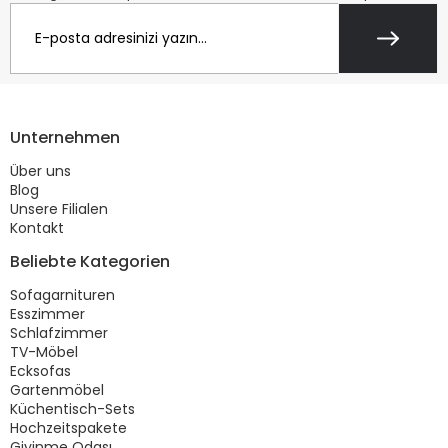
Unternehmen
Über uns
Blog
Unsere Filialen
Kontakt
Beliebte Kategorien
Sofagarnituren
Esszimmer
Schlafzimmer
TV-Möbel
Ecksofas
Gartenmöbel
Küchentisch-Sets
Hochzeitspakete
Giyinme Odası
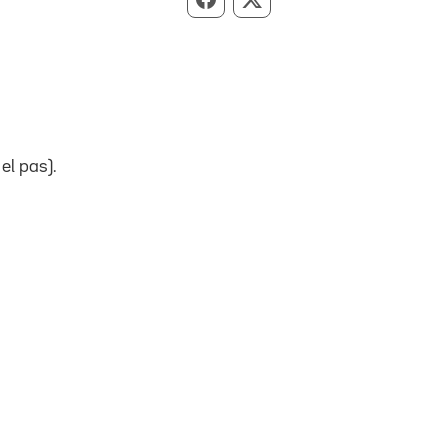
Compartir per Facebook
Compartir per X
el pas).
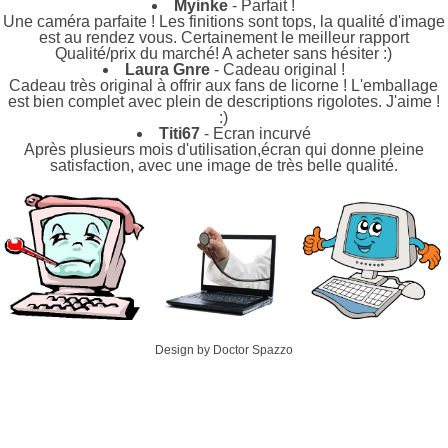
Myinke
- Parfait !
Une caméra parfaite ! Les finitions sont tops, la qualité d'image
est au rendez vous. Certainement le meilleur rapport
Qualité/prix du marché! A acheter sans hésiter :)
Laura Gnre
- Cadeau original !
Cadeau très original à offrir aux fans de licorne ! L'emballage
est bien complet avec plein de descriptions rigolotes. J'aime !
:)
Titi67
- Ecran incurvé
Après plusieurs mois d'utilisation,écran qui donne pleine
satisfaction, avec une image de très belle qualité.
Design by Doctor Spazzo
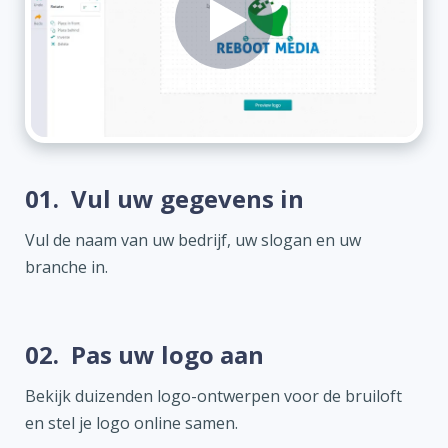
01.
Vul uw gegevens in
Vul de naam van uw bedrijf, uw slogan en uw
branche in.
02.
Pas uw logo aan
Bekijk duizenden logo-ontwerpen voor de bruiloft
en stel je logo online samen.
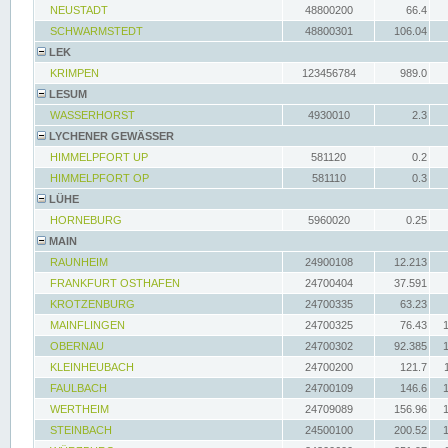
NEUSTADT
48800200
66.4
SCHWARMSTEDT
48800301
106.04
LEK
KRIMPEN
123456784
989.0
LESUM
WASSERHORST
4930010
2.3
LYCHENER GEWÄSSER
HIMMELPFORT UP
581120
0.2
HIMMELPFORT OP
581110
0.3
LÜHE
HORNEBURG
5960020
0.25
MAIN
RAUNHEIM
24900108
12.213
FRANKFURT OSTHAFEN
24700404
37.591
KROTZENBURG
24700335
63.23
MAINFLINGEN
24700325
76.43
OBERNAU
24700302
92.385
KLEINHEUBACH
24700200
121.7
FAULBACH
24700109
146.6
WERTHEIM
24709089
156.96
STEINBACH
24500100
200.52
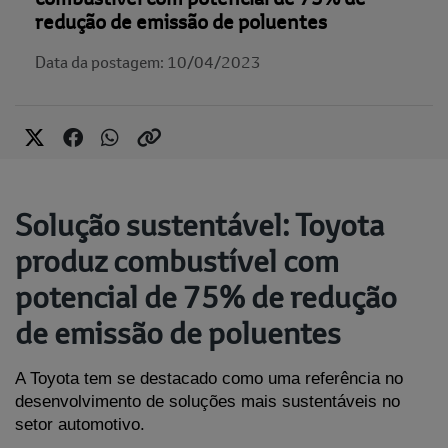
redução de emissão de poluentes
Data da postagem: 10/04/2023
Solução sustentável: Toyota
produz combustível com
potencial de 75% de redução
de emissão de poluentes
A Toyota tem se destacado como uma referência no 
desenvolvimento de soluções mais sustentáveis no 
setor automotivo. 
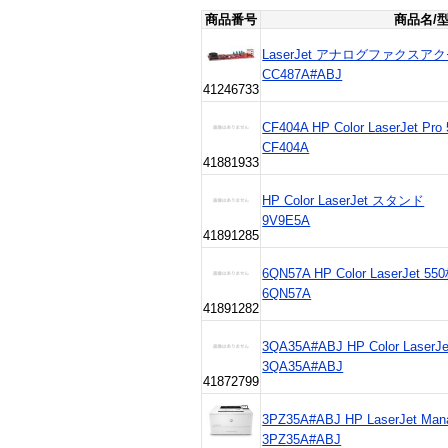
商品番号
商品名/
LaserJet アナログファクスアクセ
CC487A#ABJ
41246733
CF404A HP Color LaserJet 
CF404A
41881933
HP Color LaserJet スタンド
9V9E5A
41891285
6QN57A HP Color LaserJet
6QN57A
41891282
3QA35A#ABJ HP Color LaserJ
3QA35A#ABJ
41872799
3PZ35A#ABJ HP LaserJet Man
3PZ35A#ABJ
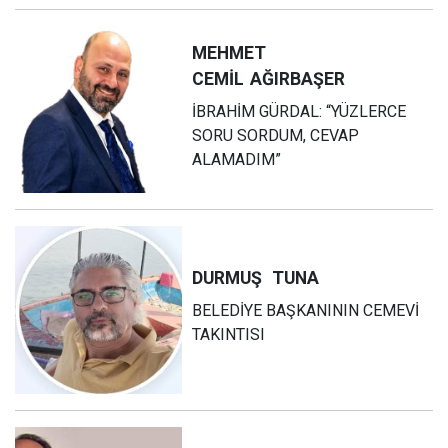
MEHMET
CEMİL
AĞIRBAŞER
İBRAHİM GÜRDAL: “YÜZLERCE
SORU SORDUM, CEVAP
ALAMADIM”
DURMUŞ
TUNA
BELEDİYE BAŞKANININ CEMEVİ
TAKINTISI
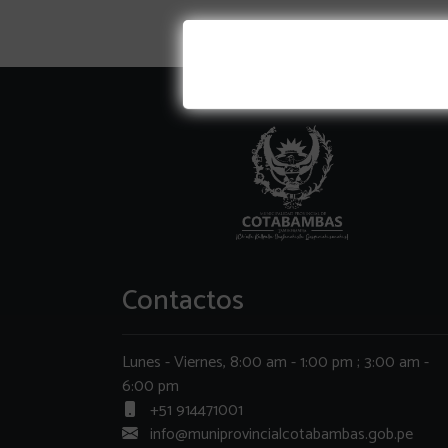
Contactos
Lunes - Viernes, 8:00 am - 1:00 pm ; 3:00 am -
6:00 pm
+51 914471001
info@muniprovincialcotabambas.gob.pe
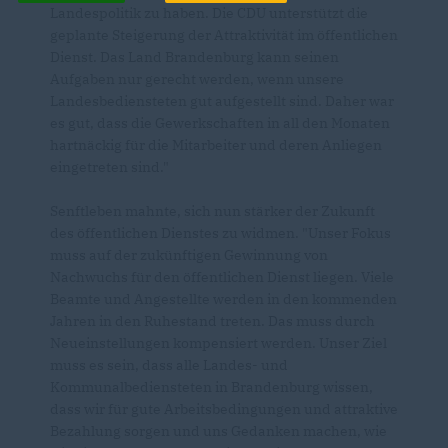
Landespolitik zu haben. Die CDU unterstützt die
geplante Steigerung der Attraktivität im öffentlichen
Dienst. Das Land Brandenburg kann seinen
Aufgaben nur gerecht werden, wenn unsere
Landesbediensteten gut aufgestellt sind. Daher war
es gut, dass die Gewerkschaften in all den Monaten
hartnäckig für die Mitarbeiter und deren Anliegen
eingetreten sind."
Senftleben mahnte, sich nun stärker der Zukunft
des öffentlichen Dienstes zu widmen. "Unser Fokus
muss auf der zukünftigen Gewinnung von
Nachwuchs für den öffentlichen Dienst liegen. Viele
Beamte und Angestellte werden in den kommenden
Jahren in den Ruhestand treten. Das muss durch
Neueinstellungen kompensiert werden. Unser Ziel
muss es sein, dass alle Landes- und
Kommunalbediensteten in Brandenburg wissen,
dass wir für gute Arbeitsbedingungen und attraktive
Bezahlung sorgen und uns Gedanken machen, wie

[ASSIGNMENT] Within the listing above, the lines holding "original" should be counted. Give only the number.

[RESULT FOR THIS EXERCISE] 2